Task
Find each line below where the word "format" occurs, and copy it.

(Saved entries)
######
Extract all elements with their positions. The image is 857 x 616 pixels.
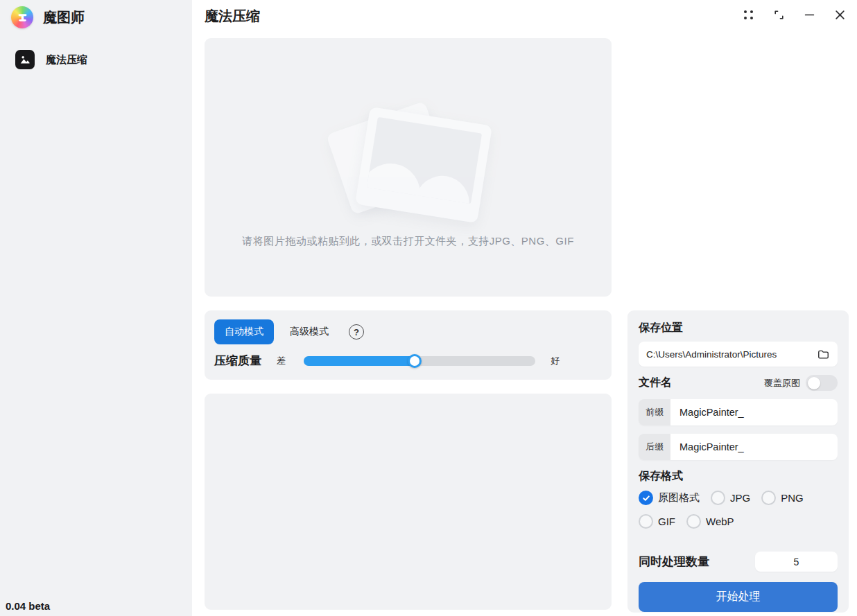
page-title: 魔法压缩 xyxy=(205,7,260,26)
prefix-chip: 前缀 xyxy=(639,399,670,425)
filename-title: 文件名 xyxy=(639,376,672,390)
tab-advanced-mode[interactable]: 高级模式 xyxy=(279,319,339,344)
sidebar-item-label: 魔法压缩 xyxy=(46,53,87,67)
quality-max-label: 好 xyxy=(551,355,560,367)
tab-auto-mode[interactable]: 自动模式 xyxy=(214,319,274,344)
concurrent-input[interactable] xyxy=(755,552,838,572)
format-label: WebP xyxy=(706,516,734,527)
suffix-field: 后缀 xyxy=(639,434,838,460)
format-option[interactable]: 原图格式 xyxy=(639,491,700,505)
image-icon xyxy=(15,50,35,69)
save-format-title: 保存格式 xyxy=(639,469,838,484)
format-label: 原图格式 xyxy=(658,491,700,504)
save-location-field xyxy=(639,342,838,367)
format-option[interactable]: WebP xyxy=(686,514,734,529)
sidebar: 魔图师 魔法压缩 0.04 beta xyxy=(0,0,192,616)
format-label: PNG xyxy=(781,492,804,504)
minimize-button[interactable] xyxy=(802,7,817,22)
radio-icon[interactable] xyxy=(639,514,653,529)
quality-min-label: 差 xyxy=(277,355,286,367)
version-label: 0.04 beta xyxy=(6,600,50,612)
format-option[interactable]: GIF xyxy=(639,514,675,529)
main-area: 魔法压缩 xyxy=(192,0,857,616)
save-location-input[interactable] xyxy=(646,349,817,360)
dots-grid-icon xyxy=(744,10,753,19)
app-logo-icon xyxy=(11,6,33,28)
window-controls xyxy=(741,7,847,22)
format-options: 原图格式JPGPNGGIFWebP xyxy=(639,491,838,529)
suffix-input[interactable] xyxy=(670,434,838,460)
prefix-field: 前缀 xyxy=(639,399,838,425)
slider-thumb[interactable] xyxy=(408,354,422,368)
minimize-icon xyxy=(804,9,815,21)
radio-icon[interactable] xyxy=(761,491,776,505)
prefix-input[interactable] xyxy=(670,399,838,425)
overwrite-toggle[interactable] xyxy=(806,375,838,391)
app-title: 魔图师 xyxy=(43,8,85,27)
format-label: JPG xyxy=(730,492,750,504)
dots-menu-button[interactable] xyxy=(741,7,756,22)
format-label: GIF xyxy=(658,516,675,527)
app-brand: 魔图师 xyxy=(0,0,192,35)
photos-placeholder-icon xyxy=(329,92,488,231)
image-dropzone[interactable]: 请将图片拖动或粘贴到此，或双击打开文件夹，支持JPG、PNG、GIF xyxy=(205,38,612,297)
dropzone-hint: 请将图片拖动或粘贴到此，或双击打开文件夹，支持JPG、PNG、GIF xyxy=(205,235,612,248)
fullscreen-icon xyxy=(773,9,785,21)
close-button[interactable] xyxy=(832,7,847,22)
fullscreen-button[interactable] xyxy=(771,7,786,22)
browse-folder-button[interactable] xyxy=(817,348,830,361)
quality-slider[interactable] xyxy=(304,354,535,368)
save-location-title: 保存位置 xyxy=(639,321,838,335)
quality-label: 压缩质量 xyxy=(214,353,261,369)
overwrite-label: 覆盖原图 xyxy=(764,377,800,389)
concurrent-label: 同时处理数量 xyxy=(639,554,709,570)
mode-panel: 自动模式 高级模式 ? 压缩质量 差 好 xyxy=(205,310,612,380)
suffix-chip: 后缀 xyxy=(639,434,670,460)
sidebar-item-magic-compress[interactable]: 魔法压缩 xyxy=(7,44,185,75)
close-icon xyxy=(834,9,846,21)
slider-fill xyxy=(304,356,415,366)
format-option[interactable]: JPG xyxy=(711,491,750,505)
help-icon[interactable]: ? xyxy=(349,324,364,340)
radio-checked-icon[interactable] xyxy=(639,491,653,505)
radio-icon[interactable] xyxy=(686,514,701,529)
toggle-knob xyxy=(808,377,820,389)
app-window: 魔图师 魔法压缩 0.04 beta 魔法压缩 xyxy=(0,0,857,616)
format-option[interactable]: PNG xyxy=(761,491,804,505)
radio-icon[interactable] xyxy=(711,491,725,505)
start-processing-button[interactable]: 开始处理 xyxy=(639,582,838,612)
save-settings-panel: 保存位置 文件名 覆盖原图 前缀 后缀 xyxy=(627,310,849,613)
file-list-panel xyxy=(205,394,612,610)
folder-icon xyxy=(817,348,830,361)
######
Written solution
format-label: WebP xyxy=(706,516,734,527)
format-option[interactable]: 原图格式 xyxy=(639,491,700,505)
save-format-title: 保存格式 xyxy=(639,469,838,484)
format-label: 原图格式 xyxy=(658,491,700,504)
format-option[interactable]: WebP xyxy=(686,514,734,529)
format-label: PNG xyxy=(781,492,804,504)
format-option[interactable]: GIF xyxy=(639,514,675,529)
format-options: 原图格式JPGPNGGIFWebP xyxy=(639,491,838,529)
format-label: JPG xyxy=(730,492,750,504)
format-label: GIF xyxy=(658,516,675,527)
format-option[interactable]: JPG xyxy=(711,491,750,505)
format-option[interactable]: PNG xyxy=(761,491,804,505)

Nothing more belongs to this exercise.